* Your goal *
What do the lines from the one containing "Les agnelets (425, 1413)" through the end of the entries say? Quote them exactly, and only them.

* Dataset *
>>>>>

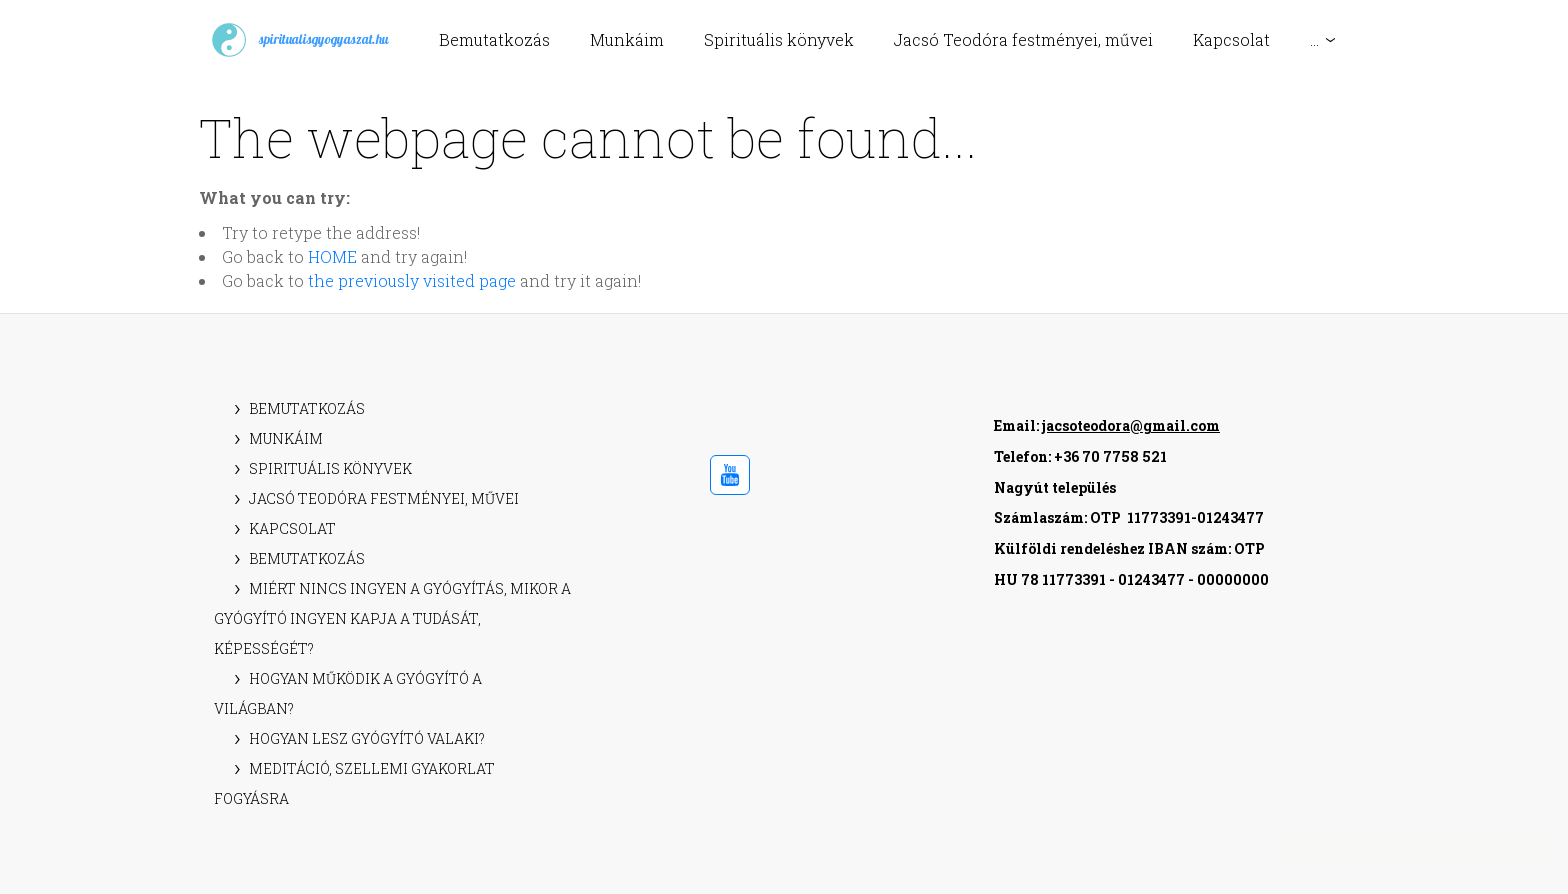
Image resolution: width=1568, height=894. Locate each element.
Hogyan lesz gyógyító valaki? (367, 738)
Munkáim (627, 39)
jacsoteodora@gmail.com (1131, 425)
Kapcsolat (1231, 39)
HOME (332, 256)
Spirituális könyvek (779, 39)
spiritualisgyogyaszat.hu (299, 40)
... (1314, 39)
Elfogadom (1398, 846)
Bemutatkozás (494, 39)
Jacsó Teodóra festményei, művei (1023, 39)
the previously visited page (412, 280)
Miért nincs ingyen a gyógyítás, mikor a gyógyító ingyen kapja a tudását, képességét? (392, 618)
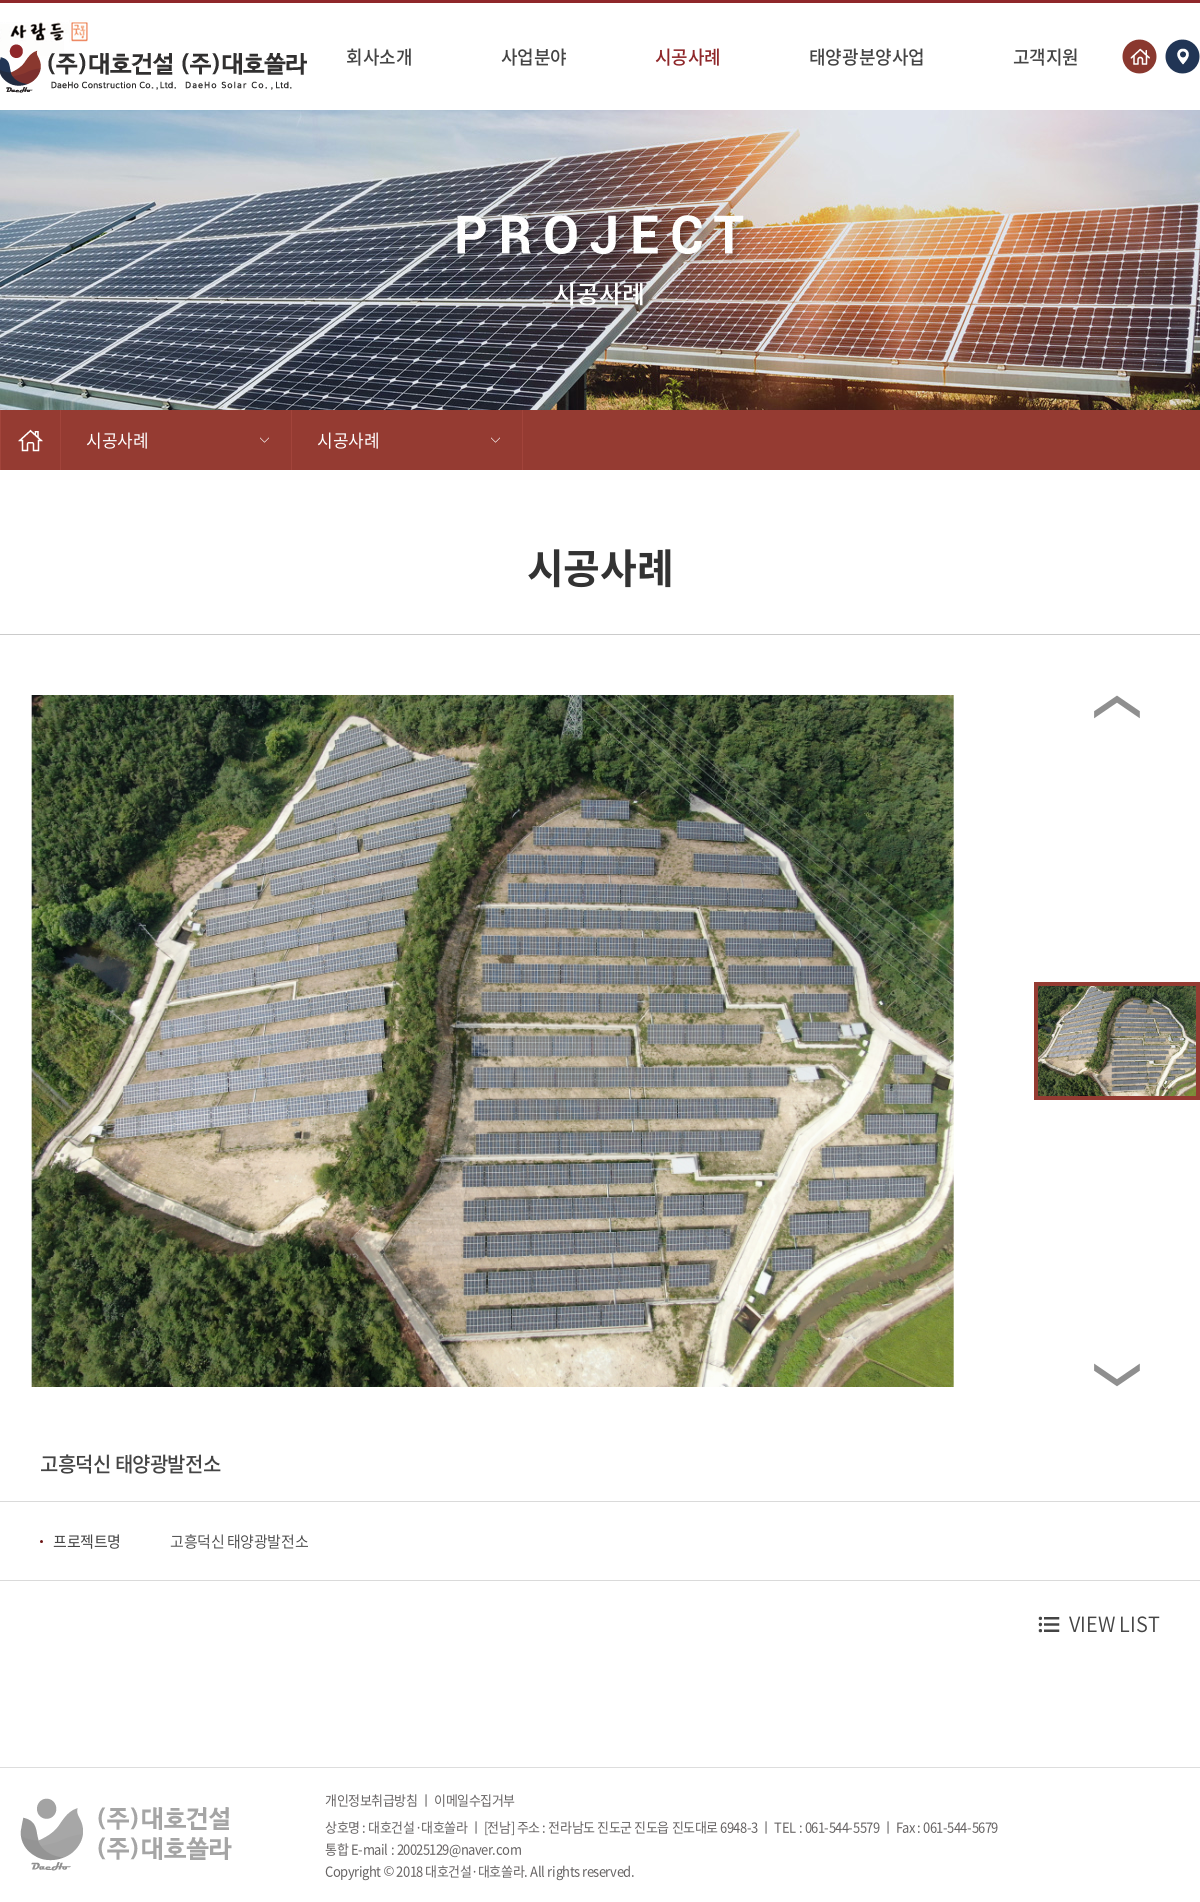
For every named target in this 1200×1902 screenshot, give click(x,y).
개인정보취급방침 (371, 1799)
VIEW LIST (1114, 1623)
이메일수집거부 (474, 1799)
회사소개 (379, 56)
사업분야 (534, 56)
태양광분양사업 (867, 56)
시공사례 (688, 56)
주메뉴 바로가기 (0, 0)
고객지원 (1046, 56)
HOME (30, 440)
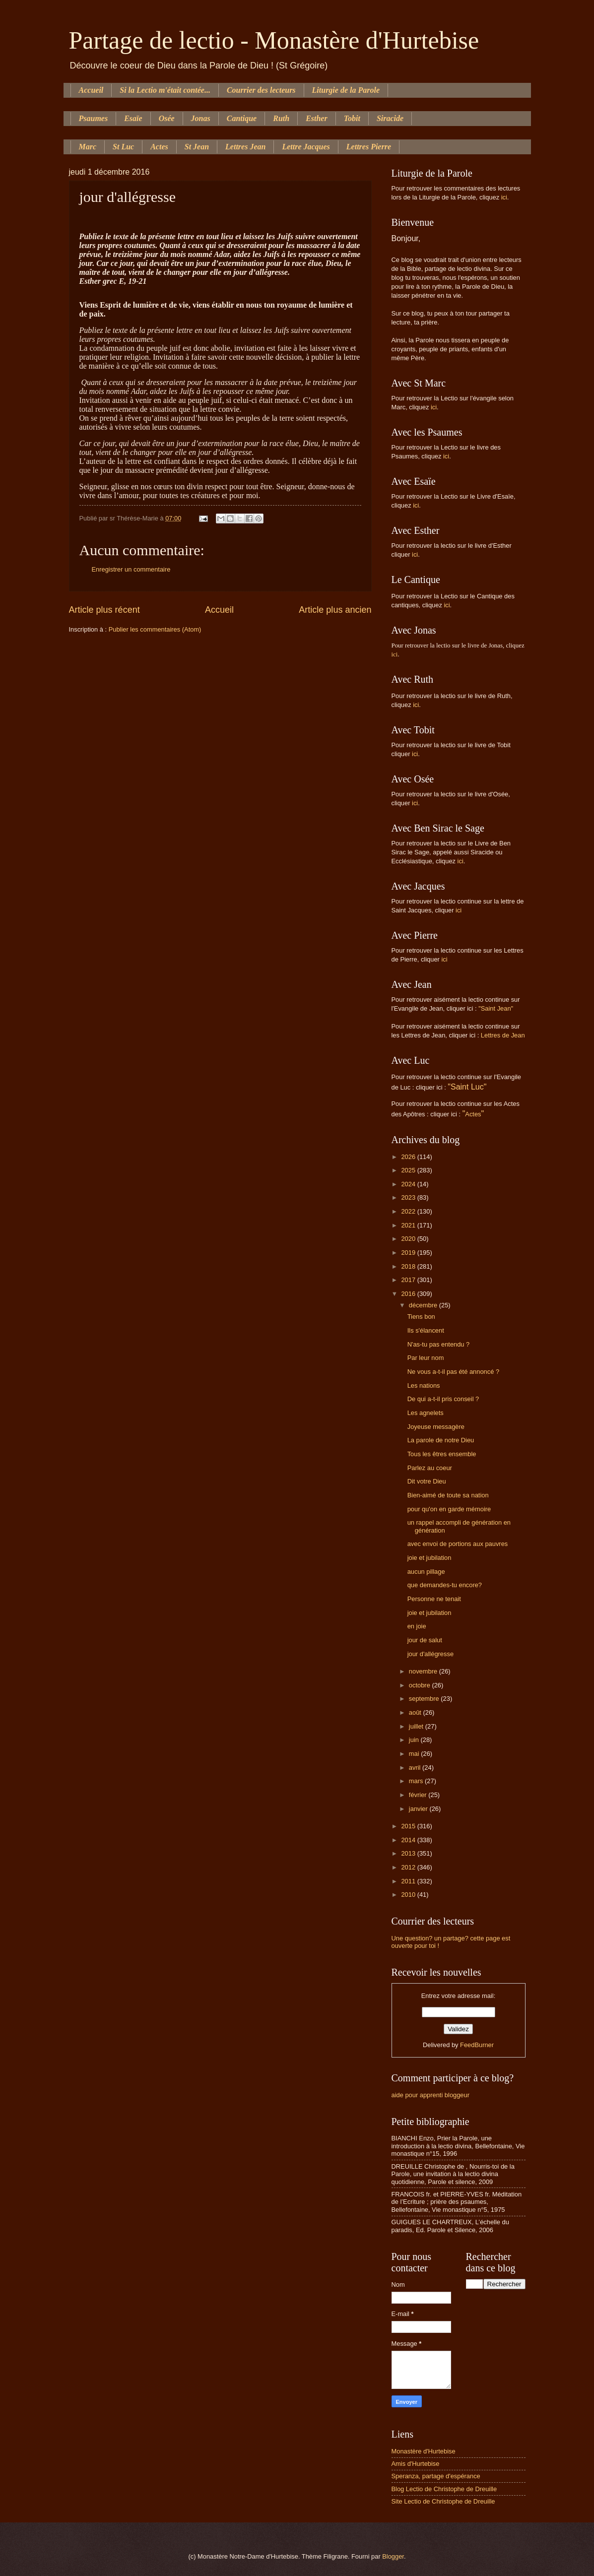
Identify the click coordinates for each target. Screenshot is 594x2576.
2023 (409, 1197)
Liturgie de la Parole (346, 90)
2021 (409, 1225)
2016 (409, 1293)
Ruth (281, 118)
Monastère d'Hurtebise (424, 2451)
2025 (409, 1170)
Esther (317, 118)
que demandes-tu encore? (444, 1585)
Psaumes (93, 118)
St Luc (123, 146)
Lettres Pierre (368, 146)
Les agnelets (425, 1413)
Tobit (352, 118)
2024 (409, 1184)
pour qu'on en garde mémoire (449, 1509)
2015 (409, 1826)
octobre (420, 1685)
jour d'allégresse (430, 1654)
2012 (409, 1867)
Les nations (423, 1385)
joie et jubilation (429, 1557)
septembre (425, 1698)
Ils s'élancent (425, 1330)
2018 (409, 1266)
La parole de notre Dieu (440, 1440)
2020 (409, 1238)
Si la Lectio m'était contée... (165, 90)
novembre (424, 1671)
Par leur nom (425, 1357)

<<<<<

* Reply *
Les agnelets (425, 1413)
Tobit (352, 118)
2024 (409, 1184)
pour qu'on en garde mémoire (449, 1509)
2015 (409, 1826)
octobre (420, 1685)
jour d'allégresse (430, 1654)
2012 (409, 1867)
Les nations (423, 1385)
joie et jubilation (429, 1557)
septembre (425, 1698)
Ils s'élancent (425, 1330)
2018 (409, 1266)
La parole de notre Dieu (440, 1440)
2020 (409, 1238)
Si la Lectio m'était contée... (165, 90)
novembre (424, 1671)
Par leur nom (425, 1357)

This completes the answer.